If a record holds a picture, drop the picture and repeat everything else word for word.

● **MATERIAL PROVIDED**:
○ ○ ○
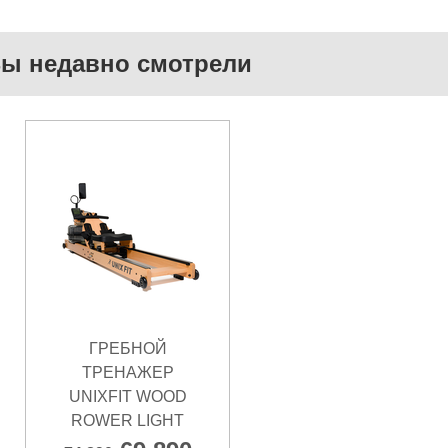
ы недавно смотрели
ГРЕБНОЙ
ТРЕНАЖЕР
UNIXFIT WOOD
ROWER LIGHT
○ ○ ○
● **SOLVED PROBLEM**:
ы недавно смотрели
ГРЕБНОЙ
ТРЕНАЖЕР
UNIXFIT WOOD
ROWER LIGHT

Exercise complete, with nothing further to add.